Got six questions this week, so I tried to keep the answers reasonably short. The Submit A Tip box in the sidebar is the way to go to send us questions, comments, links, complaints, whatever.

(Harry How/Getty)
(Harry How/Getty)

Brad asks: With the Dodgers recent injury bug to their rotation and the news of Derek Jeter being out until late July at the earliest, would it make sense to swap Ivan Nova to LA for perhaps Mark Ellis and a reliever?

Yes and no. The Dodgers started the year with eight legitimate starters for five spots, but they’ve since traded Aaron Harang and lost Zack Greinke (collarbone), Chris Capuano (calf), and Chad Billingsley (Tommy John surgery) to injury. Behind Clayton Kershaw they have Josh Beckett, Hyun-Jin Ryu, Ted Lilly, and rookie Stephen Fife. I’m sure they’re in the market for a fill-in starter.

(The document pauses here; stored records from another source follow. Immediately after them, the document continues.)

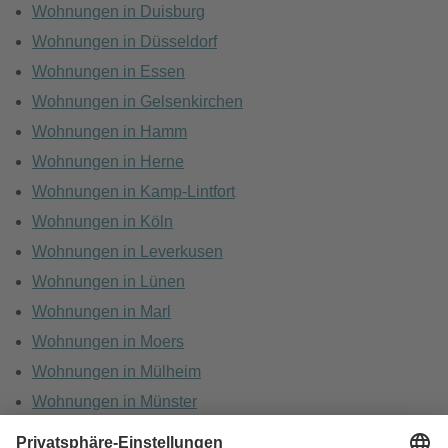
Wohnungen in Duisburg
Wohnungen in Düsseldorf
Wohnungen in Essen
Wohnungen in Gelsenkirchen
Wohnungen in Hamm
Wohnungen in Herne
Wohnungen in Kamp-Lintfort
Wohnungen in Köln
Wohnungen in Leverkusen
Wohnungen in Lünen
Wohnungen in Marl
Wohnungen in Moers
Wohnungen in Mülheim
Wohnungen in Münster
Wohnungen in Oberhausen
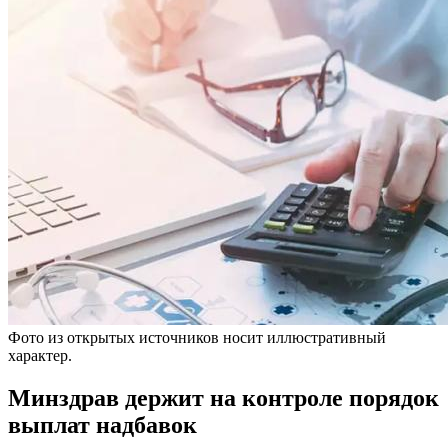
Фото из открытых источников носит иллюстративный
характер.
Минздрав держит на контроле порядок
выплат надбавок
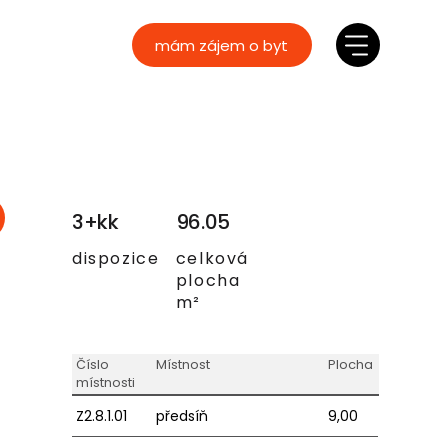
mám zájem o byt
3+kk
96.05
dispozice
celková
plocha
m²
Číslo
Místnost
Plocha
místnosti
Z2.8.1.01
předsíň
9,00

I’ve always been open to trading Nova, but Ellis wouldn’t work because he can’t play any position other than second base. Jerry Hairston Jr. would be a better fit, maybe even Luis Cruz if you think he’s better than his -52 wRC+ suggests. Los Angeles has a ton of relievers, good ones too, so there would be a fit there. I don’t like the idea of trading Nova for a utility man and a reliever though, even if it would fill two fringe roster needs. I’d rather use him as the second or third piece in a package for an impact player and instead trade prospects for infield and bullpen help.

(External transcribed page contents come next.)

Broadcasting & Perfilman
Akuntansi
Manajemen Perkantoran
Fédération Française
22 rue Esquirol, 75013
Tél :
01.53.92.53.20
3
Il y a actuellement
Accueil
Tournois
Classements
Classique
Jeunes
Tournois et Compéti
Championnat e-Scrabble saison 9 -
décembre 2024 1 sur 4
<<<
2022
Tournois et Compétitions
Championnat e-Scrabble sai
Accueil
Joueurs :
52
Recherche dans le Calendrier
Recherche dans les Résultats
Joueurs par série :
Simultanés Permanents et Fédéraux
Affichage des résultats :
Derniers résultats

Isaac asks: Would the Yanks ever consider extending Brett Gardner before he hits free agency? If so, what kind of deal makes sense? Does Carlos Gomez’s extension with the Brewers work as a baseline?

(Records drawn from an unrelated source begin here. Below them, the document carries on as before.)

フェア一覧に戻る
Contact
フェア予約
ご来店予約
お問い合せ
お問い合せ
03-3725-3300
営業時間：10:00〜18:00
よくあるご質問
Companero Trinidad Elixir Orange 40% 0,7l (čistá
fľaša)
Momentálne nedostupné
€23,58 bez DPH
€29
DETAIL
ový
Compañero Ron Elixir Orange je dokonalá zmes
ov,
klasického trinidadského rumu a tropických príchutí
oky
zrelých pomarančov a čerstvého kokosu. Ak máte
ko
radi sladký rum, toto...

I think there’s a small possibility they would, but Gardner strikes me as a year-to-year guy because of his injury history. The thing that worries me most is that he’s going to be 30 this summer, and he’s the type of player who will lose his value very quickly once his speed starts to slip. I don’t really want to be on the hook for that decline.

The framework of Gomez’s deal actually works very well. His new four-year pact covers his final arbitration year and three free agent years for $28.3M total, and his $4.3M salary in 2013 should be similar to Gardner’s salary next season. An $8M average value for the following three years is reasonable. Gomez is several years younger with more power (and more raw tools in general), but he hasn’t had the same kind of success as Gardner. The Brewers bought potential. Eight million bucks a year for Brett’s age 31-33 seasons seems fine, I just worry about a quick descent into uselessness if the speed slips.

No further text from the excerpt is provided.